### DATA SHOWN
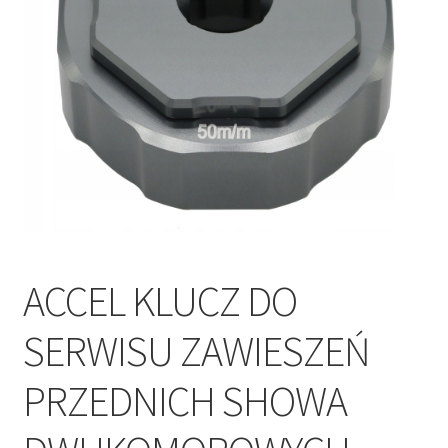
Polityka prywatności
Kontakt
ACCEL KLUCZ DO
SERWISU ZAWIESZEŃ
PRZEDNICH SHOWA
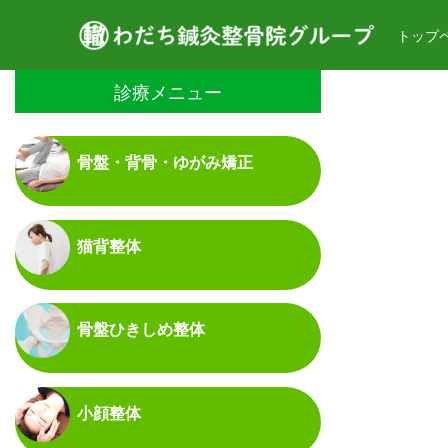
トップ
診療メニュー
骨盤・背骨・ゆがみ矯正
猫背整体
骨盤ひきしめ整体
小顔整体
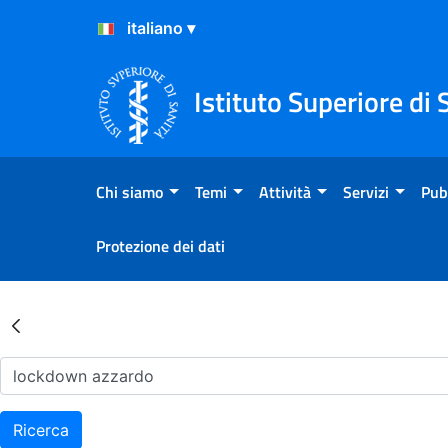
Salta al Contenuto
Salta al Footer
Istituto Superiore di 
Chi siamo
Temi
Attività
Servizi
Pub
Protezione dei dati
Risultati della Ricerca - Ar
Ricerca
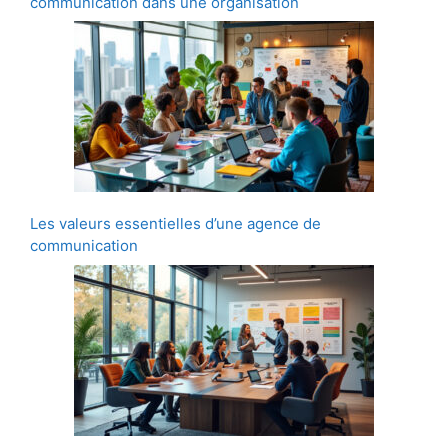
communication dans une organisation
Les valeurs essentielles d’une agence de
communication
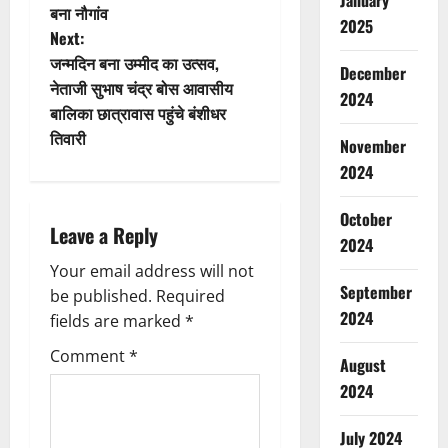
January
बना नौगांव
s
2025
Next:
t
जन्मदिन बना उम्मीद का उत्सव,
December
नेताजी सुभाष चंद्र बोस आवासीय
2024
n
बालिका छात्रावास पहुंचे बंशीधर
तिवारी
a
November
2024
v
October
i
Leave a Reply
2024
g
Your email address will not
September
be published.
Required
a
2024
fields are marked
*
t
Comment
*
August
2024
i
July 2024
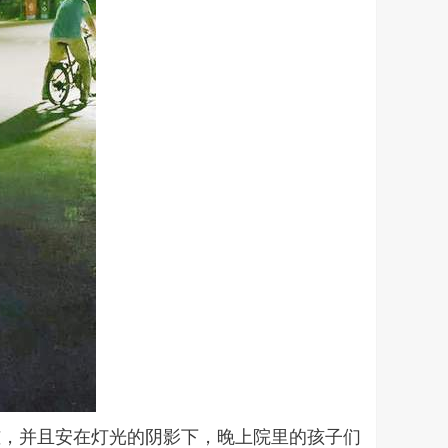
桩，并且安在灯光的阴影下，晚上院里的孩子们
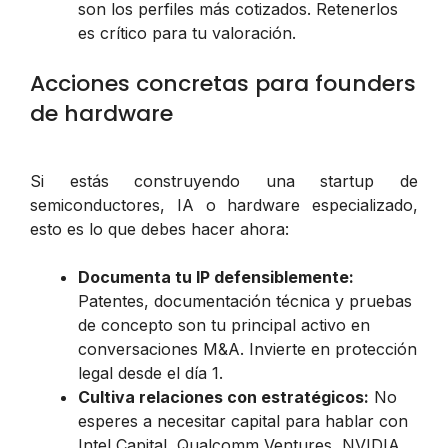
son los perfiles más cotizados. Retenerlos
es crítico para tu valoración.
Acciones concretas para founders
de hardware
Si estás construyendo una startup de
semiconductores, IA o hardware especializado,
esto es lo que debes hacer ahora:
Documenta tu IP defensiblemente:
Patentes, documentación técnica y pruebas
de concepto son tu principal activo en
conversaciones M&A. Invierte en protección
legal desde el día 1.
Cultiva relaciones con estratégicos:
No
esperes a necesitar capital para hablar con
Intel Capital, Qualcomm Ventures, NVIDIA,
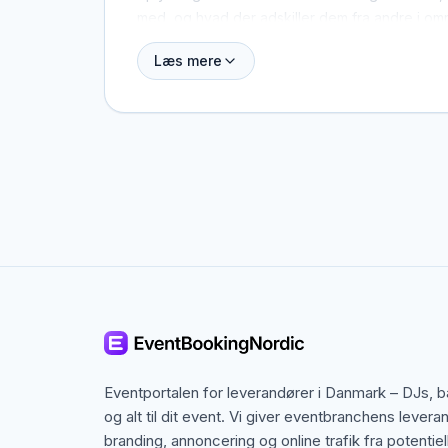
med, og hvad der adskiller dem fra andre i om
Læs mere
Esbjerg dækker både centrum og omegn, og man
base i Esbjerg, men også specialister fra nabo
speciel ramme i tankerne.
Kontakten foregår altid direkte mellem dig og 
eller provision, og du laver aftalen på egne vi
budget i Esbjerg.
Eventportalen for leverandører i Danmark – DJs, 
og alt til dit event. Vi giver eventbranchens levera
branding, annoncering og online trafik fra potentiel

### WHAT TO DO
Would you please show every line of the material above that includes the string "communication"?

### ANSWER TO THE PROBLEM
communication dans une organisation
communication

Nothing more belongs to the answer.